After receiving a legally valid petition, with more than 1,000 signatures of registered voters, the Ohio Attorney General is charged with certifying the summary of the amendment and forwarding it to the Ohio Ballot Board. Then, the Stop Puppy Mills Ohio coalition will launch the main petition drive – seeking 400,000 signatures of registered voters required for qualification for the November 2018 ballot.

Campaign kick-off events will take place in cities across the state beginning the second week in October.

WHAT ANIMAL PROTECTION LEADERS ARE SAYING ABOUT THE MEASURE:

“Dogs are our friends and family members. Locking them in cages, exposing them to extremes of heat and cold, denying them veterinary care, and even mutilating them for cosmetic purposes is a betrayal of our bond with these creatures,” said Wayne Pacelle, president and CEO of The Humane Society of the United States.

"Dogs trust us humans and depend on us for care and companionship. Current animal husbandry practices in puppy mills violate this trust. Strict reforms and vigorous enforcement are the only ways to protect these precious beings," said Harold Dates, president and CEO of SPCA Cincinnati.

“Having worked in the animal protection field for more than 25 years, it’s hard to believe that in 2017, dogs in commercial breeding facilities are still being treated this way. It’s time we protect man’s best friend,” said Stephen Heaven, president and CEO of the Toledo Area Humane Society.

“Licking County Humane Society is compelled to support this vital campaign, having seen, first hand, the anguish of puppy mill dogs. Licking County and all Ohioans have been eagerly waiting for this humane action to occur. It is time to end the suffering of these innocent animals,” said Lori Carlson, M.P.A., executive director of Licking County Humane Society.

“Best Friends Animal Society is proud to support this lifesaving measure to help put an end to the cruelty of puppy mills,” said Gregory Castle, CEO of Best Friends Animal Society. 

“Everyone suffers as puppy mill owners single-mindedly pursue profit over the well-being of the dogs. The people who purchase these dogs for exorbitant amounts of money are often brokenhearted to discover that their dogs are sick or have severe behavioral problems. The Fayette Humane Society strongly supports the campaign to stop puppy mills, and to end the suffering of these dogs and the people who care about them,” said Lee Schrader, DVM, executive director of Fayette Humane Society.

“The Friendship Animal Protective League supports this measure because we have first-hand experience caring for mother dogs discarded by the puppy mill industry after they could no longer produce litters. All dogs deserve better than a life a life in a small, stacked, wire cage,” said Greg Willey, executive director of the Elyria-based Friendship Animal Protective League.

 “Columbus Dog Connection is eager to continue the effort to improve conditions for dogs living in commercial kennels.  As one of the largest puppy producing states, we can and must do better. Ohio should be leading the country in care standards instead of being the black eye of an industry,” said Kellie DiFrischia, director of Columbus Dog Connection.    

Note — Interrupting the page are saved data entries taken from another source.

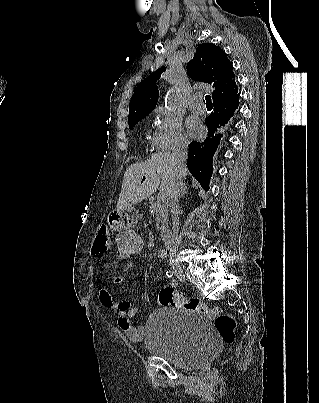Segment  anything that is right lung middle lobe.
<instances>
[{
	"label": "right lung middle lobe",
	"instance_id": "dd1d6c3e",
	"mask_svg": "<svg viewBox=\"0 0 319 403\" xmlns=\"http://www.w3.org/2000/svg\"><path fill=\"white\" fill-rule=\"evenodd\" d=\"M145 116H147V115H145ZM145 116H142V117L137 118V119L129 120V121H128V122H129V128H132L136 123H138L139 120H141V119L144 118Z\"/></svg>",
	"mask_w": 319,
	"mask_h": 403
}]
</instances>
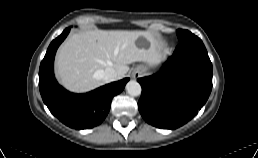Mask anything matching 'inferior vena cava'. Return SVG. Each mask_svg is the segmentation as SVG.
<instances>
[{
    "label": "inferior vena cava",
    "mask_w": 258,
    "mask_h": 158,
    "mask_svg": "<svg viewBox=\"0 0 258 158\" xmlns=\"http://www.w3.org/2000/svg\"><path fill=\"white\" fill-rule=\"evenodd\" d=\"M117 78V73L116 71L111 68V67H107L103 72H102V79L105 82H112L114 80H116Z\"/></svg>",
    "instance_id": "obj_1"
}]
</instances>
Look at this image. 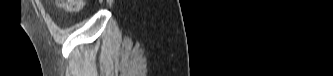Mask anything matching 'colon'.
<instances>
[{"instance_id":"colon-1","label":"colon","mask_w":333,"mask_h":76,"mask_svg":"<svg viewBox=\"0 0 333 76\" xmlns=\"http://www.w3.org/2000/svg\"><path fill=\"white\" fill-rule=\"evenodd\" d=\"M84 3V0H57L58 7L67 11L80 10Z\"/></svg>"}]
</instances>
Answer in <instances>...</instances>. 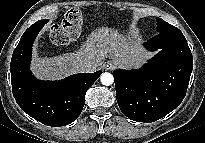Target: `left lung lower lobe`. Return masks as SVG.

“SAVE Ohio Pets strongly supports this necessary and long overdue campaign. Through our work, we experience first-hand the life long suffering and endless health issues experienced by puppy mill dogs and their offspring. Ohio has the opportunity to become a national leader by ending these inhumane practices and demanding humane and compassionate care for animals.” said Susan Geier, vice president and treasurer of SAVE Ohio Pets.

“As an Ohio veterinarian with 15 years in the animal welfare field, I can attest to the horrible physical conditions breeding animals are kept in, as well as the mental stress and lack of socialization that often cannot be overcome after a lifetime of living that way. Consumers often end up with a puppy with expensive or irreparable medical conditions as a result of poor breeding practices,” said Deb Johnson, DVM, of Waterville.